Where to buy and what a property will actually earn once you count cleaning, software, taxes, and the slow months. I underwrite client deals with the same model I used to buy my own properties.
Pricing, guest messaging, housekeeping, and maintenance, plus a monthly report that shows what your property earned and what it cost. You see everything and handle nothing.
Most listings get priced once and left alone. I adjust rates through the week against local events, booking pace, and what comparable homes are charging.

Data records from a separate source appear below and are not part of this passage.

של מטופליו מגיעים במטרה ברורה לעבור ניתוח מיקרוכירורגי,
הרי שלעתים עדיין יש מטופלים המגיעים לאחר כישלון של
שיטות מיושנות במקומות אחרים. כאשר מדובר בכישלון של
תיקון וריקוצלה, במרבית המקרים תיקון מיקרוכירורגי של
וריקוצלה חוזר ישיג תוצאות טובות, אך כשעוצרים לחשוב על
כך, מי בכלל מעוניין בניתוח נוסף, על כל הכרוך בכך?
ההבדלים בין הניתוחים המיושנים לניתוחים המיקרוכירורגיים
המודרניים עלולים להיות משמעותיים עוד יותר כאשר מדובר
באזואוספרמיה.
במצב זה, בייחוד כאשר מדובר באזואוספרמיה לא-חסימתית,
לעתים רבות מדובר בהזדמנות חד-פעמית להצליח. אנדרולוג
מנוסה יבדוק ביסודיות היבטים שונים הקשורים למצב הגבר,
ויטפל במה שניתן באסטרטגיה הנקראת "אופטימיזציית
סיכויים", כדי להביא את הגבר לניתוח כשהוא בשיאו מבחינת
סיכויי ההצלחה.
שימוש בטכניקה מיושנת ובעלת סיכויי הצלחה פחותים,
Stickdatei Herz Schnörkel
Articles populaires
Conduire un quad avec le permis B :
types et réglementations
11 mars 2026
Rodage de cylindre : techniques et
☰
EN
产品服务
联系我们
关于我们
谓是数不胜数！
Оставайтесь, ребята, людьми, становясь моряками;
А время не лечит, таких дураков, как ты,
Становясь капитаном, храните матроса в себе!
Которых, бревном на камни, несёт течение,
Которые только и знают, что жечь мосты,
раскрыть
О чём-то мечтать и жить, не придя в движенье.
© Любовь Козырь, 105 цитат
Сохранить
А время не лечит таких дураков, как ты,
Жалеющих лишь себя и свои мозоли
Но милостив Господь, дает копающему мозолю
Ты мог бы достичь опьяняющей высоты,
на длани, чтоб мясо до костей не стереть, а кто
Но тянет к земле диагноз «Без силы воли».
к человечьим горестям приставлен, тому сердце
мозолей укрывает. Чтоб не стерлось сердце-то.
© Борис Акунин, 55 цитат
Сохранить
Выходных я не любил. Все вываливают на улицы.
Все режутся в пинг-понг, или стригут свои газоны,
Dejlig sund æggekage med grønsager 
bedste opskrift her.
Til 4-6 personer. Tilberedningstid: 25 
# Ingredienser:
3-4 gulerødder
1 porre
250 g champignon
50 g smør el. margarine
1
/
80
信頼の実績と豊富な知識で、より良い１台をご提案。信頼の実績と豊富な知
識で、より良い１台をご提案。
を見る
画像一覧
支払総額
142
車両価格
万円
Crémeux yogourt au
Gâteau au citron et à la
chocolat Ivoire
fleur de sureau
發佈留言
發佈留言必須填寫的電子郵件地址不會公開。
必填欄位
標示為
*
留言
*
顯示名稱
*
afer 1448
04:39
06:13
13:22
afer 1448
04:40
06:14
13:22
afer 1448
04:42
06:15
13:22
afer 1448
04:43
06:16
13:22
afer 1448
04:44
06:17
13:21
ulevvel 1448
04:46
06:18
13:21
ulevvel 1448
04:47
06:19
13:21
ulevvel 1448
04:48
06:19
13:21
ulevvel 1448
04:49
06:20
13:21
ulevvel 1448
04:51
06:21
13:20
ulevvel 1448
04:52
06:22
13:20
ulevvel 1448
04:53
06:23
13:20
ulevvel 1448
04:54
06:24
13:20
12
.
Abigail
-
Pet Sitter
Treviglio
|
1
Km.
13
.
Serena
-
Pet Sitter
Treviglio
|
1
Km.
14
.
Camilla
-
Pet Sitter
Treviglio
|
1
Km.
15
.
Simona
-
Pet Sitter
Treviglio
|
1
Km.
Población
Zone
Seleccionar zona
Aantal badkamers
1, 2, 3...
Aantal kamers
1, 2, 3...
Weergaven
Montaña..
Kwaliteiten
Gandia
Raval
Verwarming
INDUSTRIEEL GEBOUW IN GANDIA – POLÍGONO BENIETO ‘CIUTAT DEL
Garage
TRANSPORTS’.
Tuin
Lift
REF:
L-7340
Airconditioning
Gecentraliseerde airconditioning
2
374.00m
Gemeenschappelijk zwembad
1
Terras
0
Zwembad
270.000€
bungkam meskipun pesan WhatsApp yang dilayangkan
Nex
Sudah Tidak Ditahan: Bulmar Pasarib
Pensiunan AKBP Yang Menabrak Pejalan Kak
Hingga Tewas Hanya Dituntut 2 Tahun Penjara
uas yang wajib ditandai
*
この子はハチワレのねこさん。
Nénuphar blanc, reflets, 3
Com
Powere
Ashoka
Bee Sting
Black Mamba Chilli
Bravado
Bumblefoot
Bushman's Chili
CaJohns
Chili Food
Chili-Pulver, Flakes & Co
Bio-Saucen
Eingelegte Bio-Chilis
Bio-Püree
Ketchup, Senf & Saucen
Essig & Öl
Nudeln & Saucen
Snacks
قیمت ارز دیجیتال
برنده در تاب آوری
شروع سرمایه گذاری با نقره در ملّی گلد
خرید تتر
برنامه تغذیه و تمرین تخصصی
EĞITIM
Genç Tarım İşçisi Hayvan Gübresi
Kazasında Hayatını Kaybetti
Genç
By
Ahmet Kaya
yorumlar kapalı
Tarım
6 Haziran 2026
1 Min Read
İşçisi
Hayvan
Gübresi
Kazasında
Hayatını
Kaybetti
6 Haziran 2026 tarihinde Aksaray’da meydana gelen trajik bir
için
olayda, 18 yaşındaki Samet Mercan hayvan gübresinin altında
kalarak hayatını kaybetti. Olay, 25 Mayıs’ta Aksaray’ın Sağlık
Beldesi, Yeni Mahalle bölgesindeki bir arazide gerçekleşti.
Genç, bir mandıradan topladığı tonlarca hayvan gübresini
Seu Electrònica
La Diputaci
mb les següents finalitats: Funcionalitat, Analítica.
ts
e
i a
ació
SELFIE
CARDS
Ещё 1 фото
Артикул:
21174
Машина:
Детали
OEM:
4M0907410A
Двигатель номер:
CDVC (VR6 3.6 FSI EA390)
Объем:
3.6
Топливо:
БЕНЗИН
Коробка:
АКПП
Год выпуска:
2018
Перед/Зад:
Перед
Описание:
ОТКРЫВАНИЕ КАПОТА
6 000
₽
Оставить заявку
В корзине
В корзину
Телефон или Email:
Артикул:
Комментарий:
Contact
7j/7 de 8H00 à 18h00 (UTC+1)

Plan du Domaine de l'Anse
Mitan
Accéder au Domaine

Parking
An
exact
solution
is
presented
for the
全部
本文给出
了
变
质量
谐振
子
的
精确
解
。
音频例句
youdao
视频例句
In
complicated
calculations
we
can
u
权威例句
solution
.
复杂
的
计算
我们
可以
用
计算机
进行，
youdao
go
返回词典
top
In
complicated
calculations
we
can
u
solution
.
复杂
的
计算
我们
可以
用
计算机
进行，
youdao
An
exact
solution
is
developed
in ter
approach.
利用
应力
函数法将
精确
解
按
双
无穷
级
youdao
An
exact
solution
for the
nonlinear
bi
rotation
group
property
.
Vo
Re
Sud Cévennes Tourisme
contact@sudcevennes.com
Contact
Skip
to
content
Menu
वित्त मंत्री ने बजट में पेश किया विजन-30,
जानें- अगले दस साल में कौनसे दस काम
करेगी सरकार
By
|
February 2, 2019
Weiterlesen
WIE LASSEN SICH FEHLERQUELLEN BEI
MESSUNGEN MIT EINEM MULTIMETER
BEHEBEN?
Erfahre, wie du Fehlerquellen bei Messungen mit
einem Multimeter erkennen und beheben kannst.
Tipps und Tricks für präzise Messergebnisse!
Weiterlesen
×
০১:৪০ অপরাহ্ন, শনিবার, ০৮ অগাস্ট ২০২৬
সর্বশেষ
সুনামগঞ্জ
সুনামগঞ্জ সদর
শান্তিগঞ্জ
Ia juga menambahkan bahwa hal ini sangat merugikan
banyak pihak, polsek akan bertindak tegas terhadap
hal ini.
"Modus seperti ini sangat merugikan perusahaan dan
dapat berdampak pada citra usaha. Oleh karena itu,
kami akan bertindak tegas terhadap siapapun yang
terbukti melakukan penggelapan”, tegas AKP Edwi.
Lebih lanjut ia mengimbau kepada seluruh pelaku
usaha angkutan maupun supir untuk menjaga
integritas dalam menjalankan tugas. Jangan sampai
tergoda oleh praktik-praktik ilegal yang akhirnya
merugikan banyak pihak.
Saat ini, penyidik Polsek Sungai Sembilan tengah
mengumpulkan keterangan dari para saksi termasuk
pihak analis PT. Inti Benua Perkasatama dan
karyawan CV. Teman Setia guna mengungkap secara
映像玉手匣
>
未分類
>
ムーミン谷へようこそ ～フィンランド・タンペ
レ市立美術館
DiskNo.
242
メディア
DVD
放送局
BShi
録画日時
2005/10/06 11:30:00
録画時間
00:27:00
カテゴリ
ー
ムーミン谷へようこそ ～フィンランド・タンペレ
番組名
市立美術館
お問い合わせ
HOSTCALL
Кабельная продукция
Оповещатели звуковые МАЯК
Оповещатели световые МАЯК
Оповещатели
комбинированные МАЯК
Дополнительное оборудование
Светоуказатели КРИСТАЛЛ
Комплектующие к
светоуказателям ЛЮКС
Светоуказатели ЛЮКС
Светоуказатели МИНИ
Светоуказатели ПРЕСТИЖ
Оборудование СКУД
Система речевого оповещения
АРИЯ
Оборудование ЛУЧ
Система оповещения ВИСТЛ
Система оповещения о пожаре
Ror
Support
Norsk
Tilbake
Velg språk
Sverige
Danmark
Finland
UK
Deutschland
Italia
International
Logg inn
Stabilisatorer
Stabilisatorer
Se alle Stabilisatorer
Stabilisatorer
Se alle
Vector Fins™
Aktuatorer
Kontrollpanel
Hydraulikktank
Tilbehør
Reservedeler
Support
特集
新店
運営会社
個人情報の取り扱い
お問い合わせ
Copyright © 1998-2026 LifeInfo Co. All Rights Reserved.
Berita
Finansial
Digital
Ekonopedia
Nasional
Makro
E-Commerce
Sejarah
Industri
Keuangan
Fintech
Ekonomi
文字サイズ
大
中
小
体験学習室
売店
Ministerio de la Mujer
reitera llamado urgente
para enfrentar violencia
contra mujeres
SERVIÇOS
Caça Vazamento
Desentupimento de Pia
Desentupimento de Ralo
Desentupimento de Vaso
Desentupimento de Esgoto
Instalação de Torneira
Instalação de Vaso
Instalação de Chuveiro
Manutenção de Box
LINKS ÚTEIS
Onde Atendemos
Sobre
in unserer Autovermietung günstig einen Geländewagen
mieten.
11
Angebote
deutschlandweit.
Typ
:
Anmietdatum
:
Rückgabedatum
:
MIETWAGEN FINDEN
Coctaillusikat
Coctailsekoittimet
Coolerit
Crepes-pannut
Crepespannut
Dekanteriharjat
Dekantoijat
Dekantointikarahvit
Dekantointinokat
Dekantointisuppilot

On properties I take over, pricing is usually the first place I find money.
The owners had a home three minutes from South Congress, one of the strongest short-term rental corridors in Austin, earning a flat monthly rent. We converted it end to end: design, furnishing, heated pool, hot tub, karaoke room, game room, then listed, priced, and managed it.
Our first property in a brand-new market. We underwrote Wilmington from Austin, renovated from the ground up, and built the market's one-of-a-kind group stay: heated pool, hot tub, pickleball and basketball court, and a game room, ten minutes from Wrightsville Beach.
We underwrote this property at $130k of year-one revenue before purchase; that number drove the deal. Then we built for it: resort backyard, private movie theater, and design that books groups year-round. Bookings passed the projection at month nine.
I won't manage a property I wouldn't put my own money into. That rule keeps my client list short, and it means the advice you get from me is advice I've already acted on.Grant Stopperich · Owner & Operator
You earn well, you want real estate cash flow, and you have no interest in answering guest texts at midnight.
You want an operator who has his own money in every market he recommends.
You own a premium home and expect it looked after the way you would look after it.
Your hourly rate makes self-managing a rental a bad trade.